MVP - Should the Presenter use Session?

2020-06-04 09:58发布

问题:

I am using the Model-View-Presenter pattern for a web page. Should the presenter be aware of Session or should only the view be aware of it?

I guess what I am getting at is that concepts like Session are very related to the architecture of the view so should they be limited to use by the view? Otherwise what would happen if I wanted to reuse the presenter on a similar page on a different architecture (or do I not need to worry about that unless I have plans to do so)?

回答1:

I am doing something like this in my MVP Implementation I inject an ICookieManager, ISessionManager, ICacheManager, IConfigurationManager, IRedirector into my presenter which are implemented by classes that wrap the functionality for this.

This allows for a presenter where you can inject mocked versions of these in and you have no direct dependancies on the asp.net runtime in your presenter so it makes testing easier.

Cheers



回答2:

It could even be a shared module that acts as a wrapper into whichever session you are using. This way it would be available to all your controllers and you could change the physical implementation of the session simply.

Your presenter would fill the view with whatever the controller fetched from the session.



回答3:

Thanks for your answers everyone, so to summarise...

Are we saying that actually the Presenter should be able to access data from session (preferably via an interface) and its the view that should not access it (remaining dumb)?



回答4:

Depends which object you're trying to re-use or otherwise contains most of the business logic.

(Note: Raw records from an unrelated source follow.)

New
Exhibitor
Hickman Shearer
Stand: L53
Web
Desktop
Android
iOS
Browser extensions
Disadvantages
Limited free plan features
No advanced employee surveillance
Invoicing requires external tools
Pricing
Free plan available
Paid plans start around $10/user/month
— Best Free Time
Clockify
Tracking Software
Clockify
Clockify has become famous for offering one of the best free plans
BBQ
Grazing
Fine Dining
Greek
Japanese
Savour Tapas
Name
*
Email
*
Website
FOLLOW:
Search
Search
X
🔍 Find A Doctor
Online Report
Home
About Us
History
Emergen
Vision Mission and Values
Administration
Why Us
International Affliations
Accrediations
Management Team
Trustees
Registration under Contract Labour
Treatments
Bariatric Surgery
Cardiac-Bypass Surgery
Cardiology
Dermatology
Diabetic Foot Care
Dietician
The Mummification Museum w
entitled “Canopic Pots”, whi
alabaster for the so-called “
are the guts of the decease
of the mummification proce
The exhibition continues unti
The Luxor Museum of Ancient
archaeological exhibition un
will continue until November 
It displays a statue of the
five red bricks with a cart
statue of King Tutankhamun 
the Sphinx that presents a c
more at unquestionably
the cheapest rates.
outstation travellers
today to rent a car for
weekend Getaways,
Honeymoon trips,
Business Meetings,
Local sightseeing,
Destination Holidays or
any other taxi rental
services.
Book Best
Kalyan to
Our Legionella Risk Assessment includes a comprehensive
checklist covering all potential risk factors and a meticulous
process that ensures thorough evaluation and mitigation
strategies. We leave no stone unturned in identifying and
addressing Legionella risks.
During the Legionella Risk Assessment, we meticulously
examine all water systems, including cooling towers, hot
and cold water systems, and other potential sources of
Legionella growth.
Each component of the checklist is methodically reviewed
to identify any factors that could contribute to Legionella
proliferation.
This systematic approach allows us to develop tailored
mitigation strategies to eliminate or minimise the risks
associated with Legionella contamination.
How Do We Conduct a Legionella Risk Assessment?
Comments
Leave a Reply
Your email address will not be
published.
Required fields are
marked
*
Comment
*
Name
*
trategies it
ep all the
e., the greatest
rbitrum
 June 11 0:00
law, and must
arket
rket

I would assume only the presenter should know of the session as that object is the closest thing to a controller in MVP.



回答5:

Yes, as dove says, wrap whatever accesses the Session in another class.

This means that you could inject a mock class of this type to simulate different values for Session.

To answer your question more specifically, I tend to go for the Supervising-Presenter pattern (http://martinfowler.com/eaaDev/SupervisingPresenter.html), which keeps the Views as VERY dumb. So only the Presenter would access the Session (though not directly as I said before) and tell the View what to do.



回答6:

I'm researching passive MVP approaches, too. I've seen a couple of things done on the web, both of which leave session persistence up to the view - either through injection, as dove mentioned, or explicit management.

Dependency Injection examples can be seen here: http://www.codeproject.com/KB/aspnet/Advanced_MVP.aspx and here: http://geekswithblogs.net/opiesblog/archive/2006/06/30/83743.aspx. The trick here is to manage all of the session instances in a static variable, and prevent them from overwriting each other. (I'm not sure the first example accomplishes this properly.)

The second approach is here: http://codebetter.com/blogs/jeffrey.palermo/archive/2005/03/28/128592.aspx. In this example the view knows how to store its state. The downside is that every time the presenter puts data into the view it must call an Update method on the view to force rebinding. This isn't needed in the examples above, but you don't need to manage a table of sessions. I'm not sure how this approach complicates testing with mocking tools.



回答7:

The tip is to interface every consumable entity. It makes the presenter and the model easier to test with mocking and focus the tests on behavior.